Extracted page text data
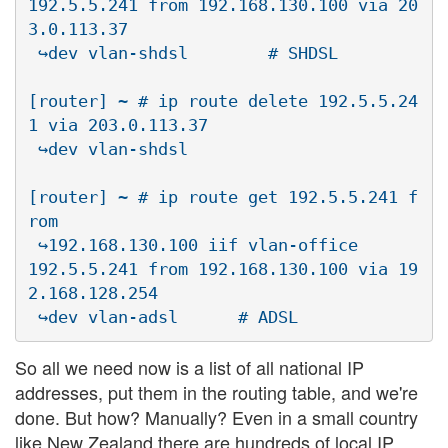
192.5.5.241 from 192.168.130.100 via 20
3.0.113.37 

 ↪dev vlan-shdsl        # SHDSL

[router] ~ # ip route delete 192.5.5.24
1 via 203.0.113.37 

 ↪dev vlan-shdsl

[router] ~ # ip route get 192.5.5.241 f
rom 

 ↪192.168.130.100 iif vlan-office

192.5.5.241 from 192.168.130.100 via 19
2.168.128.254 

So all we need now is a list of all national IP
addresses, put them in the routing table, and we're
done. But how? Manually? Even in a small country
like New Zealand there are hundreds of local IP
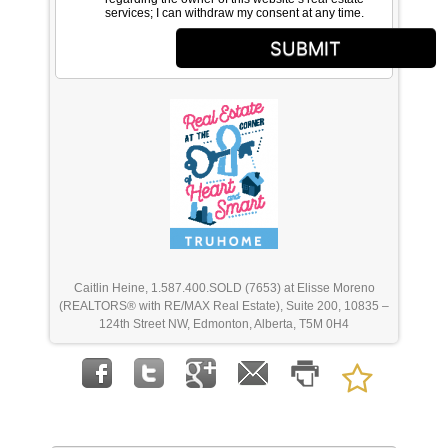
services; I can withdraw my consent at any time.
SUBMIT
Caitlin Heine, 1.587.400.SOLD (7653) at Elisse Moreno
(REALTORS® with RE/MAX Real Estate), Suite 200, 10835 –
124th Street NW, Edmonton, Alberta, T5M 0H4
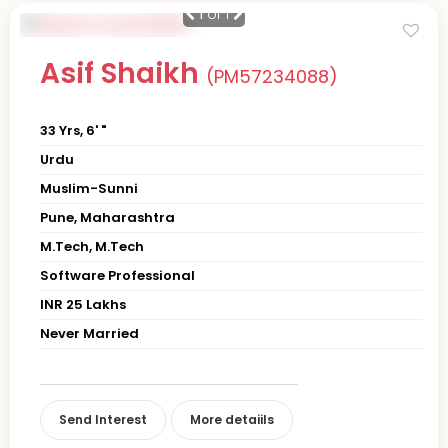
1
of 1
Asif Shaikh
(PM57234088)
33 Yrs, 6' "
Urdu
Muslim-Sunni
Pune, Maharashtra
M.Tech, M.Tech
Software Professional
INR 25 Lakhs
Never Married
Send Interest
More detaiils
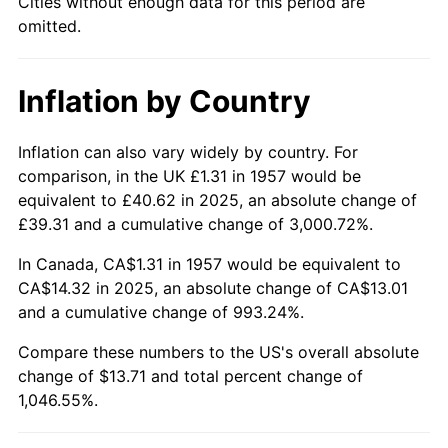
Cities without enough data for this period are
omitted.
2003
$8.58
2.28%
2004
$8.81
2.66%
Inflation by Country
2005
$9.10
3.39%
Inflation can also vary widely by country. For
2006
$9.40
3.23%
comparison, in the UK £1.31 in 1957 would be
equivalent to £40.62 in 2025, an absolute change of
2007
$9.67
2.85%
£39.31 and a cumulative change of 3,000.72%.
2008
$10.04
3.84%
In Canada, CA$1.31 in 1957 would be equivalent to
CA$14.32 in 2025, an absolute change of CA$13.01
2009
$10.00
-0.36%
and a cumulative change of 993.24%.
2010
$10.17
1.64%
Compare these numbers to the US's overall absolute
change of $13.71 and total percent change of
2011
$10.49
3.16%
1,046.55%.
2012
$10.70
2.07%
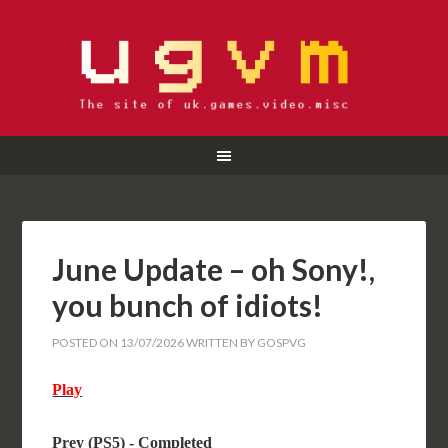
June Update – oh Sony!,
you bunch of idiots!
POSTED ON
13/07/2026
WRITTEN BY
GOSPVG
Play
Prey (PS5) - Completed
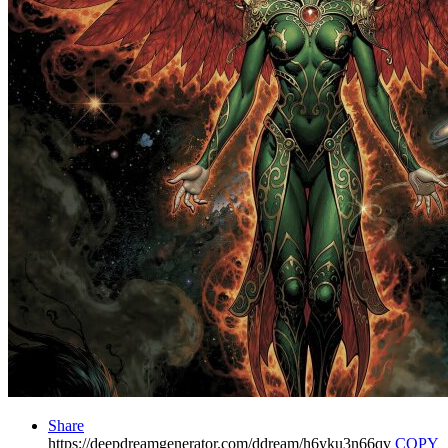
Share
https://deepdreamgenerator.com/ddream/h6yku3n66qv
COPY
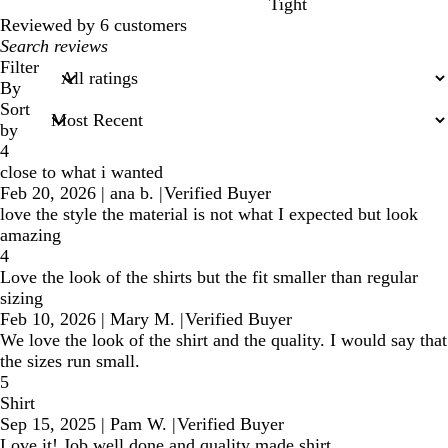
Tight
Reviewed by 6 customers
My
search
Filter
inputs
By
Sort
by
4
close to what i wanted
Feb 20, 2026
|
ana b.
|
Verified Buyer
love the style the material is not what I expected but look
amazing
4
Love the look of the shirts but the fit smaller than regular
sizing
Feb 10, 2026
|
Mary M.
|
Verified Buyer
We love the look of the shirt and the quality. I would say that
the sizes run small.
5
Shirt
Sep 15, 2025
|
Pam W.
|
Verified Buyer
Love it! Job well done and quality made shirt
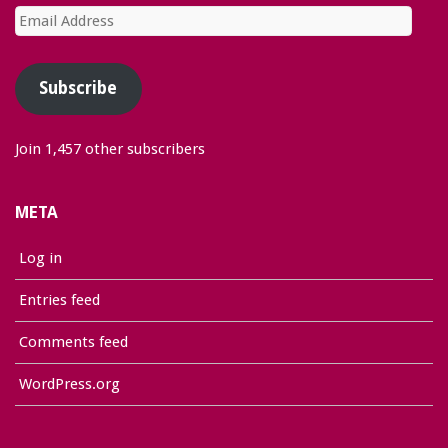
Email
Address
Subscribe
Join 1,457 other subscribers
META
Log in
Entries feed
Comments feed
WordPress.org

**What is required**
Leave out the pictures; repeat the data exactly.

**Solution**
192.5.5.241 from 192.168.130.100 via 20
3.0.113.37 

 ↪dev vlan-shdsl        # SHDSL

[router] ~ # ip route delete 192.5.5.24
1 via 203.0.113.37 

 ↪dev vlan-shdsl

[router] ~ # ip route get 192.5.5.241 f
rom 

 ↪192.168.130.100 iif vlan-office

192.5.5.241 from 192.168.130.100 via 19
2.168.128.254 

So all we need now is a list of all national IP
addresses, put them in the routing table, and we're
done. But how? Manually? Even in a small country
like New Zealand there are hundreds of local IP
services; I can withdraw my consent at any time.
SUBMIT
Caitlin Heine, 1.587.400.SOLD (7653) at Elisse Moreno
(REALTORS® with RE/MAX Real Estate), Suite 200, 10835 –
124th Street NW, Edmonton, Alberta, T5M 0H4
1
of 1
Asif Shaikh
(PM57234088)
33 Yrs, 6' "
Urdu
Muslim-Sunni
Pune, Maharashtra
M.Tech, M.Tech
Software Professional
INR 25 Lakhs
Never Married
Send Interest
More detaiils
Cities without enough data for this period are
omitted.
2003
$8.58
2.28%
2004
$8.81
2.66%
Inflation by Country
2005
$9.10
3.39%
Inflation can also vary widely by country. For
2006
$9.40
3.23%
comparison, in the UK £1.31 in 1957 would be
equivalent to £40.62 in 2025, an absolute change of
2007
$9.67
2.85%
£39.31 and a cumulative change of 3,000.72%.
2008
$10.04
3.84%
In Canada, CA$1.31 in 1957 would be equivalent to
CA$14.32 in 2025, an absolute change of CA$13.01
2009
$10.00
-0.36%
and a cumulative change of 993.24%.
2010
$10.17
1.64%
Compare these numbers to the US's overall absolute
change of $13.71 and total percent change of
2011
$10.49
3.16%
1,046.55%.
2012
$10.70
2.07%
June Update – oh Sony!,
you bunch of idiots!
POSTED ON
13/07/2026
WRITTEN BY
GOSPVG
Play
Prey (PS5) - Completed
Share
https://deepdreamgenerator.com/ddream/h6yku3n66qv
COPY
Tight
Reviewed by 6 customers
My
search
Filter
inputs
By
Sort
by
4
close to what i wanted
Feb 20, 2026
|
ana b.
|
Verified Buyer
love the style the material is not what I expected but look
amazing
4
Love the look of the shirts but the fit smaller than regular
sizing
Feb 10, 2026
|
Mary M.
|
Verified Buyer
We love the look of the shirt and the quality. I would say that
the sizes run small.
5
Shirt
Sep 15, 2025
|
Pam W.
|
Verified Buyer
Love it! Job well done and quality made shirt
Email
Address
Subscribe
Join 1,457 other subscribers
META
Log in
Entries feed
Comments feed
WordPress.org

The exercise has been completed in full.